## What to do
When you restate the records, do so word for word and omit any picture they contain.

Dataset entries
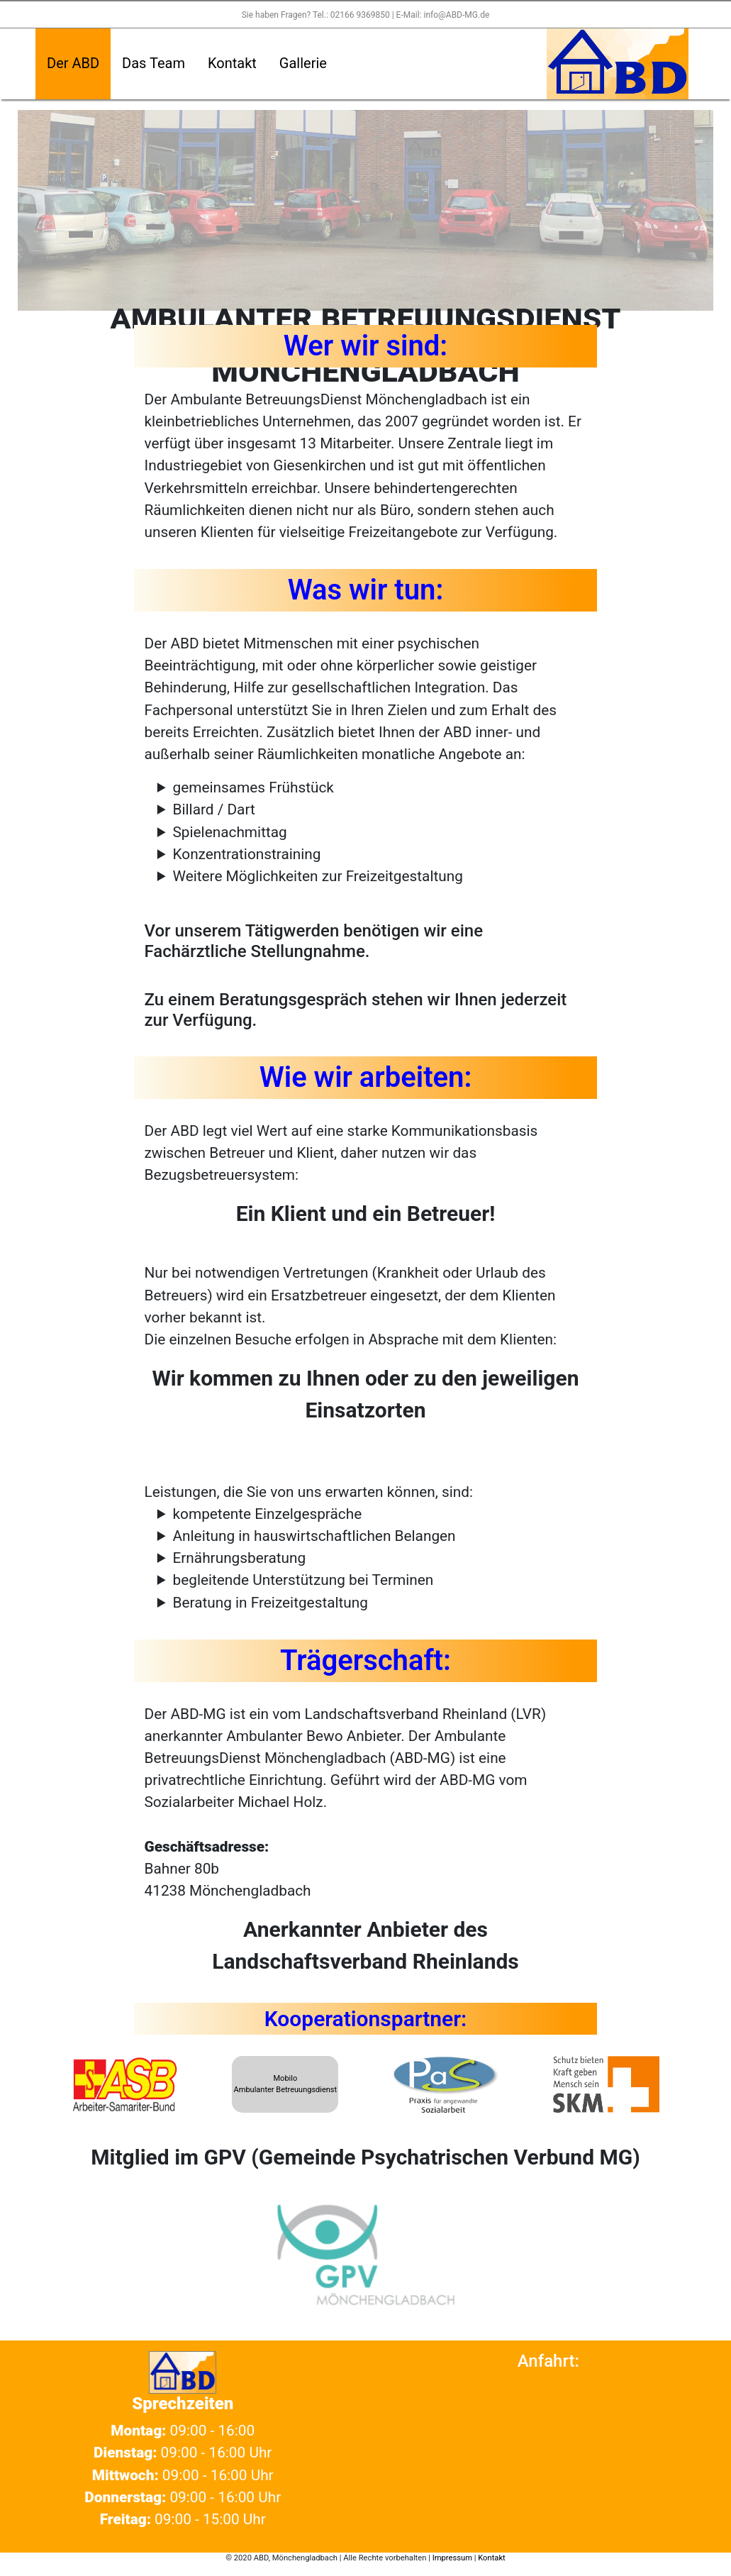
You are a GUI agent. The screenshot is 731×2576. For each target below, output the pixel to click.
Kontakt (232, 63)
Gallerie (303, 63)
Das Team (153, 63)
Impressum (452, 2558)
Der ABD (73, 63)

## Task solution
You are a GUI agent. The screenshot is 731×2576. For each target below, output the pixel to click.
Kontakt (232, 63)
Gallerie (303, 63)
Das Team (153, 63)
Impressum (452, 2558)
Der ABD (73, 63)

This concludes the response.